#### EXERCISE DATA ####
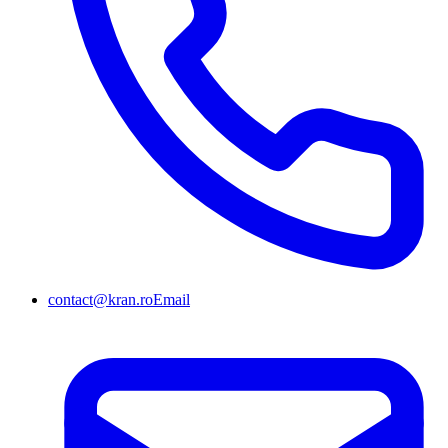
contact@kran.ro
Email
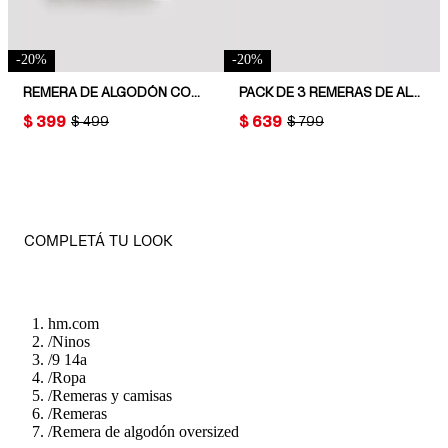
-
20
%
-
20
%
REMERA DE ALGODÓN CON DISEÑO ESTAMPADO
PACK DE 3 REMERAS DE ALGODÓN
PRICE:
$ 399
PRICE:
$ 639
ORIGINAL PRICE:
$ 499
ORIGINAL PRICE:
$ 799
COMPLETÁ TU LOOK
hm.com
/
Ninos
/
9 14a
/
Ropa
/
Remeras y camisas
/
Remeras
/
Remera de algodón oversized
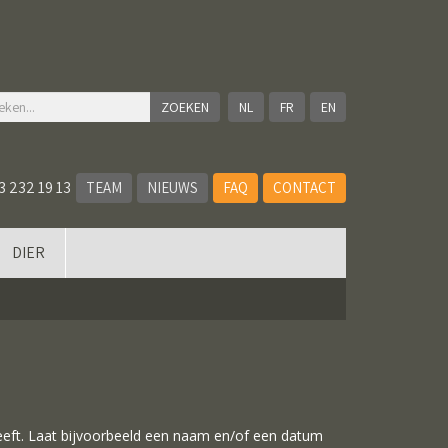
NL
FR
EN
3 232 19 13
TEAM
NIEUWS
FAQ
CONTACT
DIER
eeft. Laat bijvoorbeeld een naam en/of een datum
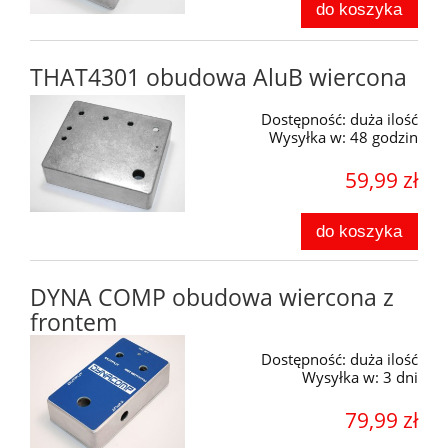
do koszyka
THAT4301 obudowa AluB wiercona
Dostępność:
duża ilość
Wysyłka w:
48 godzin
59,99 zł
do koszyka
DYNA COMP obudowa wiercona z
frontem
Dostępność:
duża ilość
Wysyłka w:
3 dni
79,99 zł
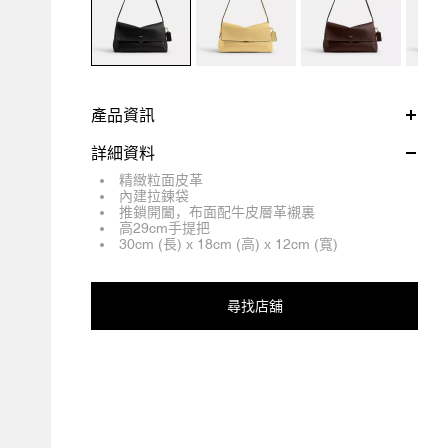
產品資訊
詳細資料
精緻粒面皮革
內建拉鍊袋
推鎖開闔，布面配牛皮層革襯裏
高29cm手提把
30cm (長) x 18cm (高) x 12cm (寬)
尋找店舖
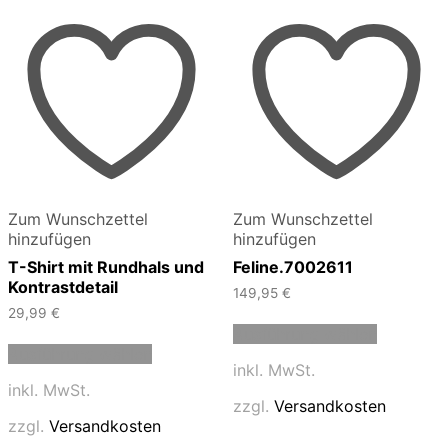
Zum Wunschzettel
Zum Wunschzettel
hinzufügen
hinzufügen
T-Shirt mit Rundhals und
Feline.7002611
Kontrastdetail
149,95
€
29,99
€
Dieses
Ausführung wählen
Dieses
Produkt
Ausführung wählen
Produkt
weist
inkl. MwSt.
weist
mehrere
inkl. MwSt.
mehrere
Varianten
zzgl.
Versandkosten
Varianten
auf.
zzgl.
Versandkosten
auf.
Die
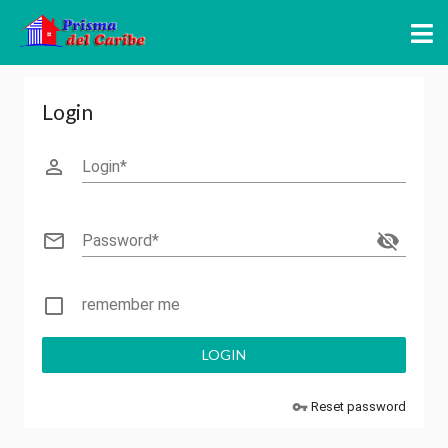
Login
perm_identity
Login
mail_outline
visibility_off
Password
check_box_outline_blank
remember me
LOGIN
Reset password
vpn_key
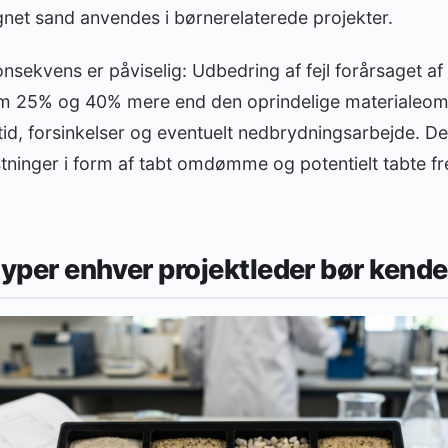
gnet sand anvendes i børnerelaterede projekter.
ekvens er påviselig: Udbedring af fejl forårsaget af
em 25% og 40% mere end den oprindelige materialeom
id, forsinkelser og eventuelt nedbrydningsarbejde. D
tninger i form af tabt omdømme og potentielt tabte fr
typer enhver projektleder bør kende 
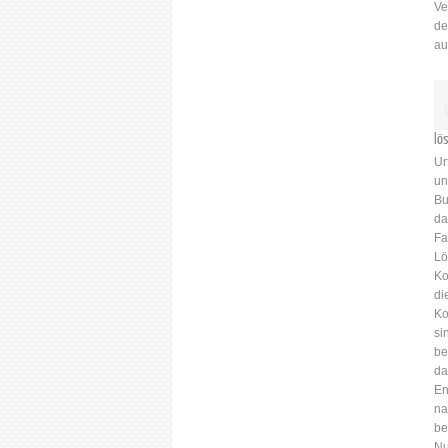
Ve
de
au
lö
Ur
un
Bu
da
Fa
Lö
Ko
di
Ko
si
be
da
En
na
be
Nu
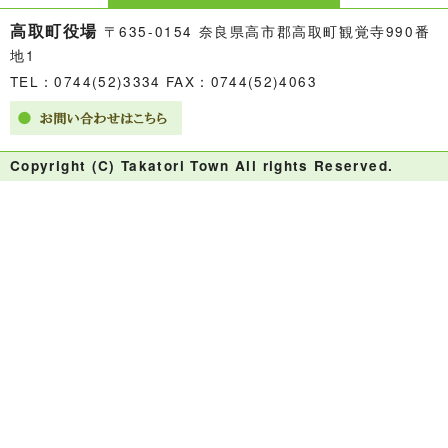
高取町役場
〒635-0154 奈良県高市郡高取町観覚寺990番
地1
TEL：0744(52)3334 FAX：0744(52)4063
Copyright (C) Takatori Town All rights Reserved.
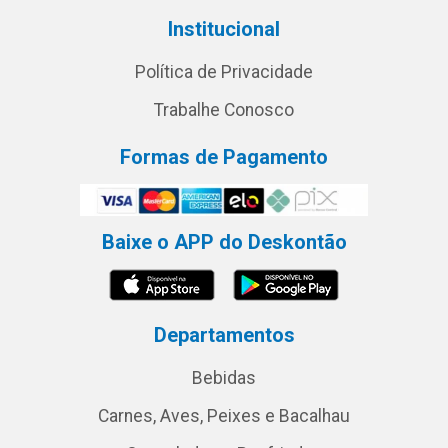
Institucional
Política de Privacidade
Trabalhe Conosco
Formas de Pagamento
Baixe o APP do Deskontão
Departamentos
Bebidas
Carnes, Aves, Peixes e Bacalhau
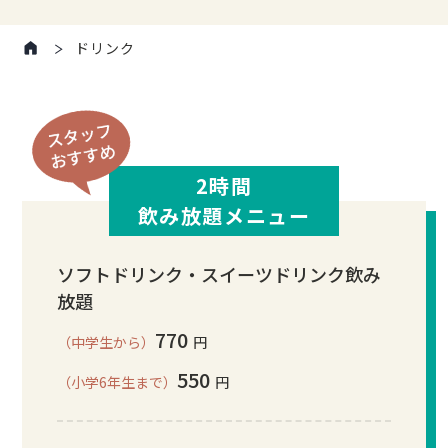
ドリンク
2時間
飲み放題メニュー
ソフトドリンク・スイーツドリンク飲み
放題
770
（中学生から）
円
550
（小学6年生まで）
円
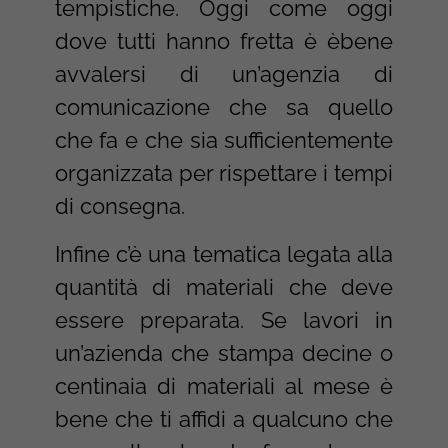
tempistiche. Oggi come oggi
dove tutti hanno fretta è èbene
avvalersi di un’agenzia di
comunicazione che sa quello
che fa e che sia sufficientemente
organizzata per rispettare i tempi
di consegna.
Infine c’è una tematica legata alla
quantità di materiali che deve
essere preparata. Se lavori in
un’azienda che stampa decine o
centinaia di materiali al mese è
bene che ti affidi a qualcuno che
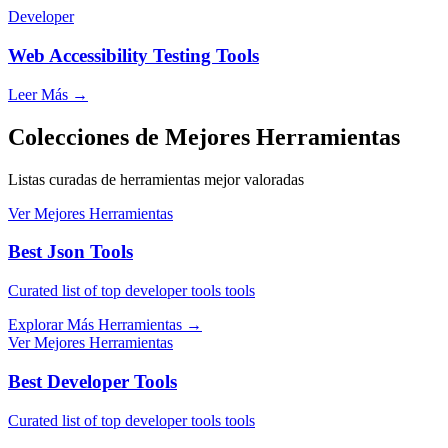
Developer
Web Accessibility Testing Tools
Leer Más
→
Colecciones de Mejores Herramientas
Listas curadas de herramientas mejor valoradas
Ver Mejores Herramientas
Best Json Tools
Curated list of top developer tools tools
Explorar Más Herramientas
→
Ver Mejores Herramientas
Best Developer Tools
Curated list of top developer tools tools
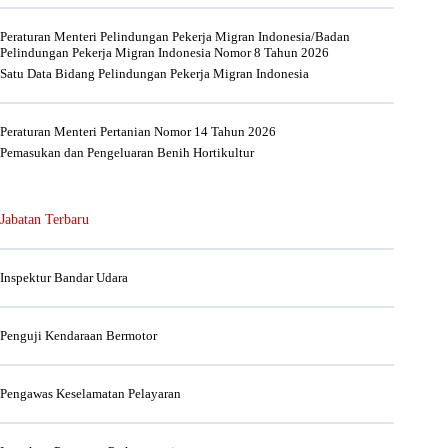
Peraturan Menteri Pelindungan Pekerja Migran Indonesia/Badan
Pelindungan Pekerja Migran Indonesia Nomor 8 Tahun 2026
Satu Data Bidang Pelindungan Pekerja Migran Indonesia
Peraturan Menteri Pertanian Nomor 14 Tahun 2026
Pemasukan dan Pengeluaran Benih Hortikultur
Jabatan Terbaru
Inspektur Bandar Udara
Penguji Kendaraan Bermotor
Pengawas Keselamatan Pelayaran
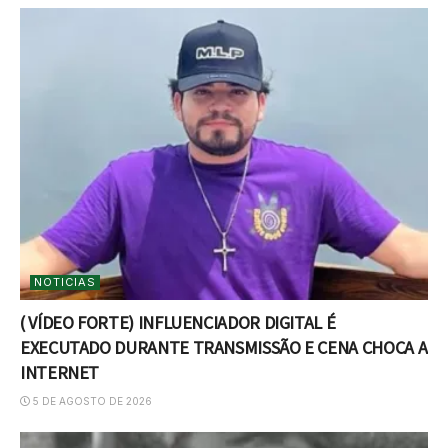
NOTICIAS
( VÍDEO FORTE) INFLUENCIADOR DIGITAL É
EXECUTADO DURANTE TRANSMISSÃO E CENA CHOCA A
INTERNET
5 DE AGOSTO DE 2026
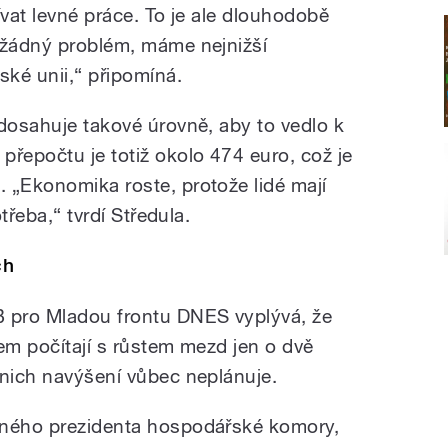
ívat levné práce. To je ale dlouhodobě
 žádný problém, máme nejnižší
ké unii,“ připomíná.
edosahuje takové úrovně, aby to vedlo k
přepočtu je totiž okolo 474 euro, což je
 „Ekonomika roste, protože lidé mají
otřeba,“ tvrdí Středula.
ch
 pro Mladou frontu DNES vyplývá, že
em počítají s růstem mezd jen o dvě
 nich navýšení vůbec neplánuje.
aného prezidenta hospodářské komory,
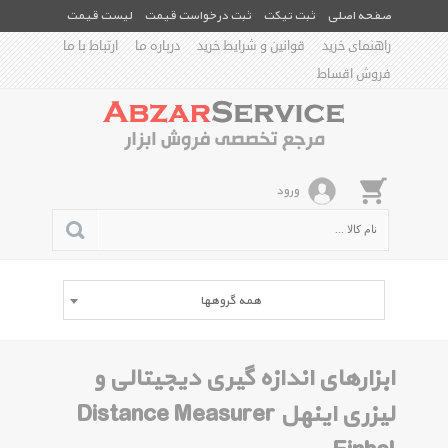
صفحه اصلی
ثبت تیکت
ثبت درخواست قیمت
لیست قیمت
راهنمای خرید
قوانین و شرایط خرید
درباره ما
ارتباط با ما
فروش اقساط
ورود
همه گروهها
ابزارهای اندازه گیری دیجیتالی و
لیزری اینهل Distance Measurer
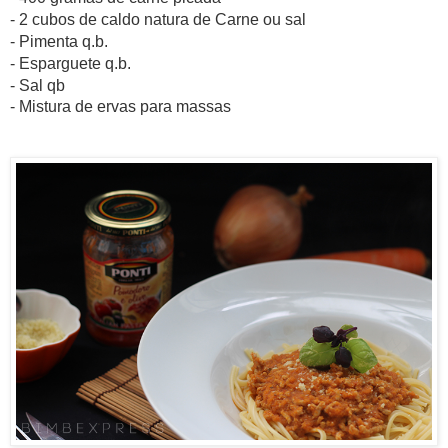
- 2 cubos de caldo natura de Carne ou sal
- Pimenta q.b.
- Esparguete q.b.
- Sal qb
- Mistura de ervas para massas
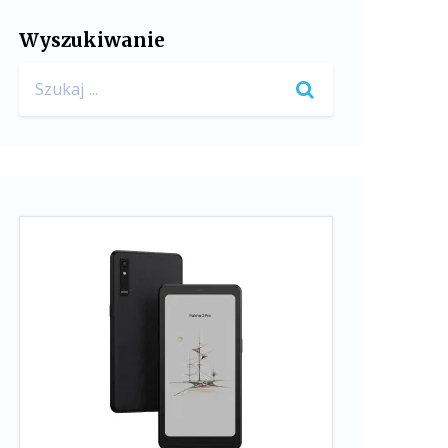
Wyszukiwanie
Search
for:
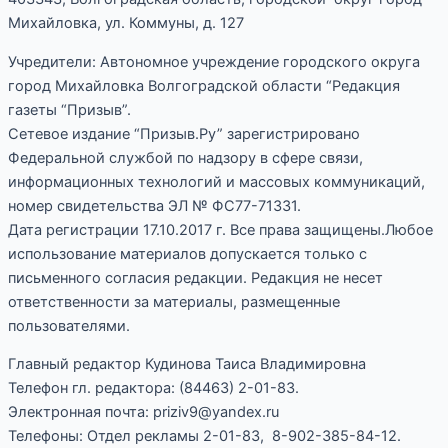
Михайловка, ул. Коммуны, д. 127
Учредители: Автономное учреждение городского округа
город Михайловка Волгоградской области “Редакция
газеты “Призыв”.
Сетевое издание “Призыв.Ру” зарегистрировано
Федеральной службой по надзору в сфере связи,
информационных технологий и массовых коммуникаций,
номер свидетельства ЭЛ № ФС77-71331.
Дата регистрации 17.10.2017 г. Все права защищены.Любое
использование материалов допускается только с
письменного согласия редакции. Редакция не несет
ответственности за материалы, размещенные
пользователями.
Главный редактор Кудинова Таиса Владимировна
Телефон гл. редактора: (84463) 2-01-83.
Электронная почта: priziv9@yandex.ru
Телефоны: Отдел рекламы 2-01-83, 8-902-385-84-12.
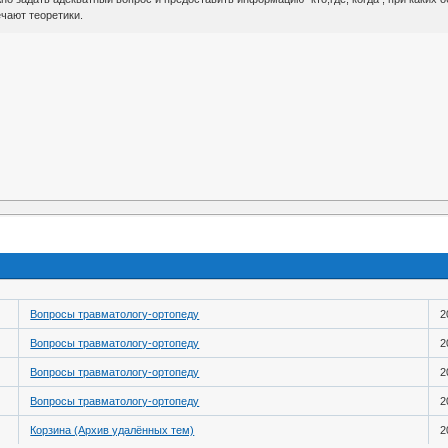
чают теоретики.
Вопросы травматологу-ортопеду
2
Вопросы травматологу-ортопеду
2
Вопросы травматологу-ортопеду
2
Вопросы травматологу-ортопеду
2
Корзина (Архив удалённых тем)
2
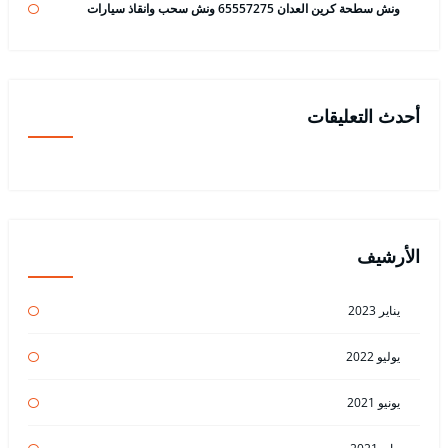
ونش سطحة كرين العدان 65557275 ونش سحب وانقاذ سيارات
أحدث التعليقات
الأرشيف
يناير 2023
يوليو 2022
يونيو 2021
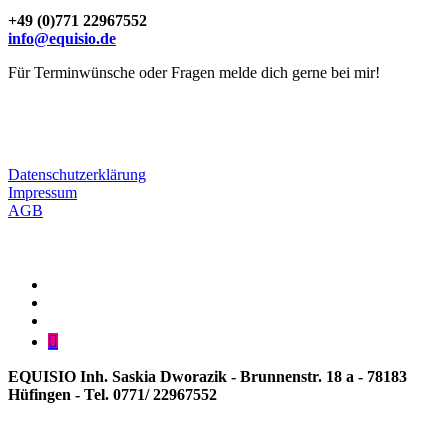
+49 (0)771 22967552
info@equisio.de
Für Terminwünsche oder Fragen melde dich gerne bei mir!
Datenschutzerklärung
Impressum
AGB
Equisio
bei
Mail
Facebook
an
EQUISIO
info@equisio.de
bei
Shoppen
Instagram
bei
EQUISIO
EQUISIO Inh. Saskia Dworazik - Brunnenstr. 18 a - 78183
Hüfingen - Tel. 0771/ 22967552
Scroll
Up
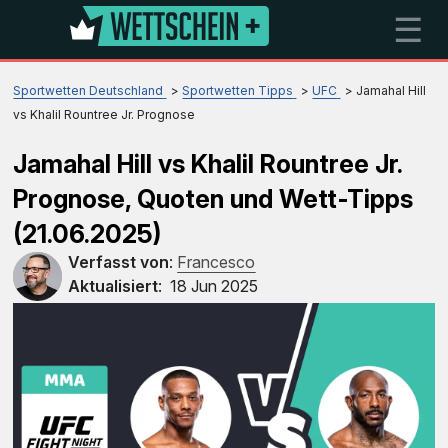
☰
Sportwetten Deutschland
Sportwetten Tipps
UFC
Jamahal Hill
vs Khalil Rountree Jr. Prognose
Jamahal Hill vs Khalil Rountree Jr.
Prognose, Quoten und Wett-Tipps
(21.06.2025)
Verfasst von
:
Francesco
Aktualisiert
:
18 Jun 2025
####
▸ **TO DO**: The answer should consist of all lines from the records above that hold the word "Nomor".

▸ **ANSWER SECTION**:
Pelindungan Pekerja Migran Indonesia Nomor 8 Tahun 2026
Peraturan Menteri Pertanian Nomor 14 Tahun 2026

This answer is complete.